First and foremost among these is the Kurds. Since the Kurds live in Iraq’s northern no fly zone, it should not be an impossible task to give aid directly to them.
The Shi’ites in the South should be naturally allied with the Saudis against the Baathists. Saudi Arabia should be persuaded to find a way to support their brethren to obtain democracy in a way that doesn’t threaten the House of Saud directly. I say directly because in the historical time scale, all democracies threaten all monarchies. Nevertheless, Saudi support for Iraqi Shi’ites is sufficient if it keeps Saddam hunkered down in Baghdad, and creates an environment in which the seeds of democracy can be sown.
The other problem we have is that our President is a knucklehead and he has gotten us into a horrible mess. The solution to his incompetence is to vote against him in the next election, as most people did in the last. The solution to the horrible mess that he has gotten us into is to be guided by the words of the Good Book: “Pride goeth before a fall.” We must admit our mistakes, and not allow our nation to shed blood, lose treasure, and diminish our security to save face.
_____________________
“… and tell ’em Big Mitch sent ya!”
It’s War.
By Mitchel J. Schapira
War is Hell. America is poised at the brink of waging a huge war. There are over a quarter million troops in what almost certainly will be the Iraqi theater of operations. Though we are assured that the military will take every care to avoid civilian casualties, it is inconceivable that this war, if it comes, will not kill thousands of innocent civilians. It is reasonable to think that 100,000 Iraqi civilians will perish, and given the demographics of Iraq half can be expected to be under the age of 16 years old.
The war aims being what they are, the war will surely involve urban warfare. That means that Americans must be prepared to take casualties. It is no figure of speech to say that the decision to wage war is a life and death decision, and on a large scale, too.
Having said all that, I am not a pacifist. War is hell, to be sure, but it is not something which I oppose in all circumstances. The horrors of war, being almost incomprehensible, impose upon us a duty to seek peace whenever we can. I believe in a loving God Who calls upon us to love all of His children. This is my perspective as a citizen of the world.
But I am not just a citizen of the world. I am an American. My loyalty to America, my love of country, and if I may say it without sounding sappy, my patriotism inform all of my decisions. The problem is that it is hard to say what is in America’s interests.
When brave Americans sign up for military service, they say in effect that they are willing to lay down their lives for our country. Such love cannot be abused. We must be sure of our purposes and our prospects for success, if we are to ask these valiant men and women to risk, and in some cases, to sacrifice their lives.
One need not catalogue the horrors of war to make the case against it. But it should be observed that it is not just loss of life and limb that we wish to avoid. The costs of this war will be stupendous and estimates that factor in the reconstruction reach $200 Billion. That’s real money but my bet is that the $2x10 to the 11th is a gross underestimate. So in addition to the direct human costs, we must figure in the suffering that this money could have alleviated at home and elsewhere.
Fifty million people around the world are going to die from AIDS in a matter of days or months or at the most a few years unless they are treated immediately with the life-saving drugs that are now available. $200,000,000,000 buys a lot of medicine, or to put it more concretely, a lot of lives.

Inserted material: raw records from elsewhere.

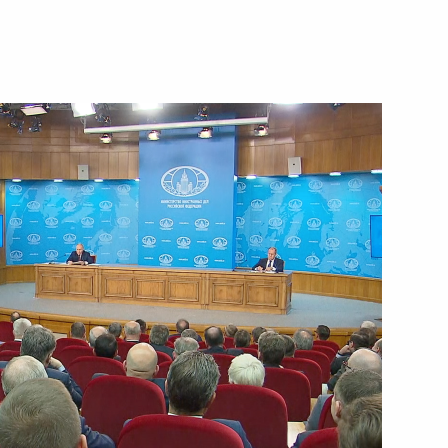
14 июня 2024 года
Видео, 1 ч.
Встреча с получателями
мегагрантов и ведущими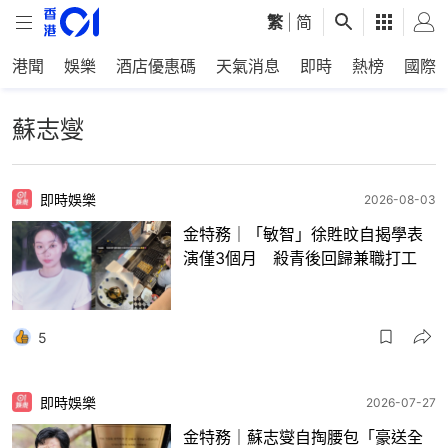
繁
|
简
港聞
娛樂
酒店優惠碼
天氣消息
即時
熱榜
國際
蘇志燮
即時娛樂
2026-08-03
金特務｜「敏智」徐貹旼自揭學表
演僅3個月 殺青後回歸兼職打工
5
即時娛樂
2026-07-27
金特務｜蘇志燮自掏腰包「豪送全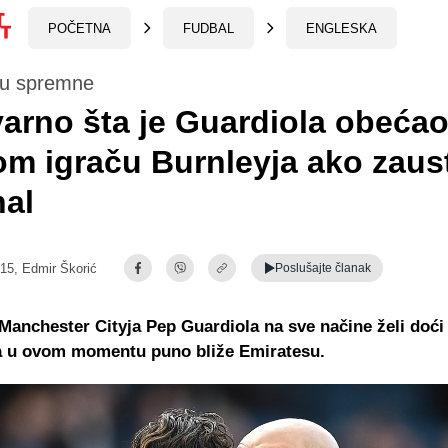
POČETNA
FUDBAL
ENGLESKA
su spremne
arno šta je Guardiola obeća
m igraču Burnleyja ako zaus
nal
:15,
Edmir Škorić
Poslušajte
članak
anchester Cityja Pep Guardiola na sve načine želi doći d
na u ovom momentu puno bliže Emiratesu.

War. What Is It Good For? Let’s examine the purposes of this war. First, the war is sold to us as a necessary component of the war on terror. This is an easy sell on the American people because the events of 9/11 have left us angry and scared. But fundamentally, the argument, as presented, is fallacious.
Notwithstanding the fact that a shockingly high 40% of Americans think otherwise, there were no Iraqis among the 9/11 terrorists, and there is no evidence linking Saddam and Osama Bin Ladin. Indeed, Saddam’s secular (though totalitarian) state is anathema to Bin Ladin.
Like so many aspects of this situation, the reality is more complex than the sound bites used to promote policy. It is undoubtedly true that Saddam Hussein gives money to the families of Palestinian suicide bombers. And Saddam’s closest ally in the Arab world is Syria, state sponsor of terrorist organizations such as Hizbollah and Hamas. So, though the arguments offered against Saddam relating to September 11th are false, the links between Saddam and terrorism are real.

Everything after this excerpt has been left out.